See Jonah’s scar? Kutz, Summer 1996

See Jonah’s scar?
Kutz, Summer 1995

But the most exciting medical moment in Jonah’s childhood took place during one of our summers at Kutz Camp (1995). Jonah and Katie had been sharing a bunk bed in our family cabin – Katie on the bottom and Jonah up on top. On this particular evening, Jonah, asleep, rolled off the bed and, on his way down, struck the edge of a small night table (it would be the very next day that guardrails would be built for each and every one of these top bunks throughout the camp). Jonah’s forehead split open right down to the bone. Blood was pouring out, drenching his blue Superman t-shirt (the irony of which was not lost on us). We banged on the wall for our neighbor Laura, who was also the camp nurse, to come over and convince us that Jonah wasn’t bleeding to death. She patched him up and we headed into Warwick to the local ER where we had to restrain his young arms behind him and inside of a pillow case, then had to wrap his entire body in a large sheet, so that we could hold his squirming frame in place for novocaine injections and stitches. Six years later, Jonah would write for a school project, “Since I was the kind of kid who liked reading Batman, I thought that stitches would’ve made me look like a thug. So I put up a real fight at the hospital. In the end I ended up getting the stitches and going home like nothing happened.” That’s probably as good a read of the evening as any. For the rest of his life, Jonah had a spiffy little scar on his forehead that at various times he would grow hair to cover, or cut short to let the world know he had some unique markings all his own.

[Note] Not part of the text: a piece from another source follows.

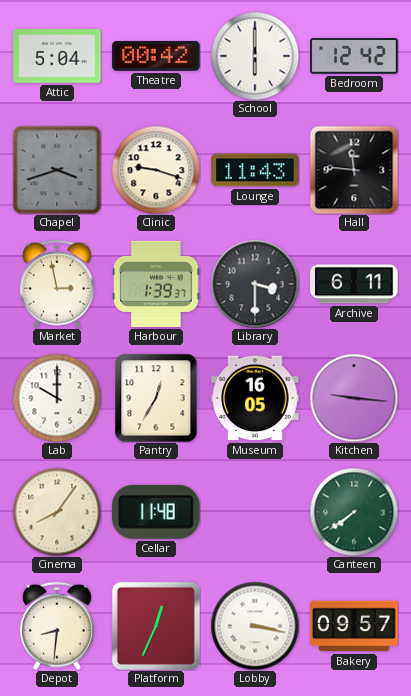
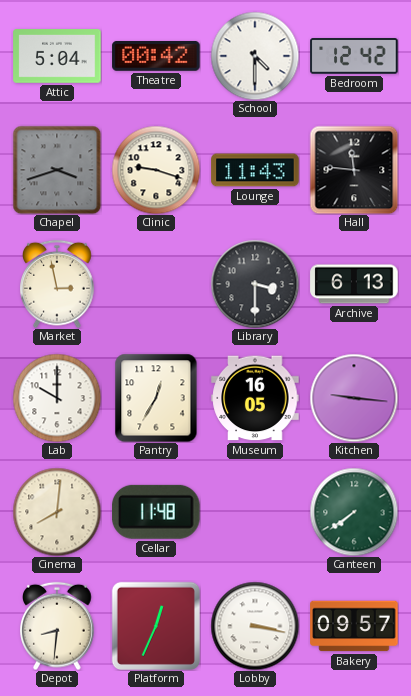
School: 6:00 -> 4:30
Harbour: 1:39 -> none
Archive: 6:11 -> 6:13
Cinema: 8:06 -> 8:01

Dr. Wally PGT's “Marvin’s Room” May 2007

Dr. Wally
PGT’s “Marvin’s Room”
May 2007

Until March 2009, Jonah’s only encounters with medical personnel (besides annual check-ups) would include the extraction of a baby tooth that wouldn’t fall out, and two of the characters he played in productions at PGT. In May 2007, he appeared as Dr. Wally in “Marvin’s Room,” and in December that same year, he played a retired, morphine-addicted Dr. Otternschlag in “Grand Hotel.” As I wrote earlier, Jonah rarely got sick. The closest he got to doctors was in pretending to be one.

The last time Jonah saw a doctor was on March 5, 2009. In his report, the Medical Examiner noted how healthy Jonah had been. On the night he died, Jonah was in great shape. And on the night he died, no doctor could save him.

Being the family storyteller and keeper of the story archives (just check my computer’s hard drive), I was surprised to find that Jonah had collected a few stories on his own computer. Very few, actually. But this was one of them:

A little girl named Liz was suffering from a rare and serious disease. Her only chance of recovery appeared to be a blood transfusion from her 5-year old brother, who had miraculously survived the same disease and had developed the antibodies needed to combat the illness. The doctor explained the situation to her little brother, and asked the little boy if he would be willing to give his blood to his sister. The boy hesitated for only a moment before taking a deep breath and saying, “Yes. I’ll do it if it will save her.” As the transfusion progressed, he lay in bed next to his sister and smiled, as we all did, seeing the color returning to her cheek. Then his face grew pale and his smile faded. He looked up at the doctor and asked with a trembling voice, “Will I start to die right away?” Being young, the little boy had misunderstood the doctor. He thought he was going to have to give his sister all of his blood in order to save her.

What was it that appealed to Jonah about this story? Why was this one of the very small handful that he selected to keep? I think it may have something to do with the wrestling, and the poking, and the punching, that were dear and precious expressions of the love between us. Jonah’s heart was a deeply caring one. And were his brother or sister ever to need someone to make the ultimate sacrifice to save them, I think he’d have done so.

Of course, had any of us been given the chance, we’d have done the very same for him.

Every now and then, Jonah would poke fun at me, saying, “Watch yourself, dad. I’ll be picking your nursing home.” I’m sorry he won’t get to really do that.